» **EXERCISE REQUIREMENTS**: From the records below, please repeat exactly the line that has "Generic filters", the line that has "Search in content", and every line between them, and nothing else.

--- --- ---

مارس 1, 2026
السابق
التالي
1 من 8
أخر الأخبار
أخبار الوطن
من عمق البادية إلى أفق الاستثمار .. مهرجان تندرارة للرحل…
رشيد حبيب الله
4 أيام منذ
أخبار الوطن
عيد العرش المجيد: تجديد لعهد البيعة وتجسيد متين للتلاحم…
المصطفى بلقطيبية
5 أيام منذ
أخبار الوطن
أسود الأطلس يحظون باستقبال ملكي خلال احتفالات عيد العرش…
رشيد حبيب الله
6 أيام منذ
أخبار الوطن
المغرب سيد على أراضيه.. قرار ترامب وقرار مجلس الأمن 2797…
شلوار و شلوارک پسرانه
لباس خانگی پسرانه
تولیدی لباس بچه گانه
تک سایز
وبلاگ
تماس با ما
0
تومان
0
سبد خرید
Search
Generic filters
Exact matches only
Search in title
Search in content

--- --- ---

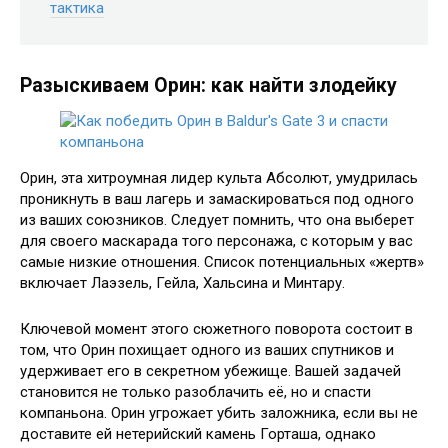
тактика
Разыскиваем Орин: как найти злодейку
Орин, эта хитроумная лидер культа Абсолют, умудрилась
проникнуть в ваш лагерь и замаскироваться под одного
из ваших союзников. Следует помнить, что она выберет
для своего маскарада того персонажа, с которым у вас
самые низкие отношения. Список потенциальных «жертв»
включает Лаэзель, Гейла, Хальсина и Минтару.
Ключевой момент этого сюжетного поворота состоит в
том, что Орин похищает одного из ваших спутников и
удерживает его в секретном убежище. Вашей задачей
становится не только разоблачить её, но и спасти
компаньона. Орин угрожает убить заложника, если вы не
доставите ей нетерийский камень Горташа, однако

--- --- ---

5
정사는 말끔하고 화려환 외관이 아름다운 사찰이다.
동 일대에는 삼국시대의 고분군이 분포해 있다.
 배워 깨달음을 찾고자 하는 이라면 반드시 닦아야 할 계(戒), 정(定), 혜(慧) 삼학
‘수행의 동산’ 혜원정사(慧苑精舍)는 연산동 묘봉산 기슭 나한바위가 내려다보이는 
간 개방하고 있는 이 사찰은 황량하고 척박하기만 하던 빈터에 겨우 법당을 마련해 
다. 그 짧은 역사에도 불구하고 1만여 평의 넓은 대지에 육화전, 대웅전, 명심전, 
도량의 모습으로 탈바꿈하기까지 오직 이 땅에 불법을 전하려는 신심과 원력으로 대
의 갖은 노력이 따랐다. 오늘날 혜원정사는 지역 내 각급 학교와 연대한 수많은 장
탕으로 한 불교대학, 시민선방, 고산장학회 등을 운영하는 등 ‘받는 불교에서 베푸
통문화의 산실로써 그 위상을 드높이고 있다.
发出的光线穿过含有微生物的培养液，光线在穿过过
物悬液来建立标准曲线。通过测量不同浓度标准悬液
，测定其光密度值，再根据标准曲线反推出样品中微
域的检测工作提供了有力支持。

--- --- ---

» **SOLUTION**:
Generic filters
Exact matches only
Search in title
Search in content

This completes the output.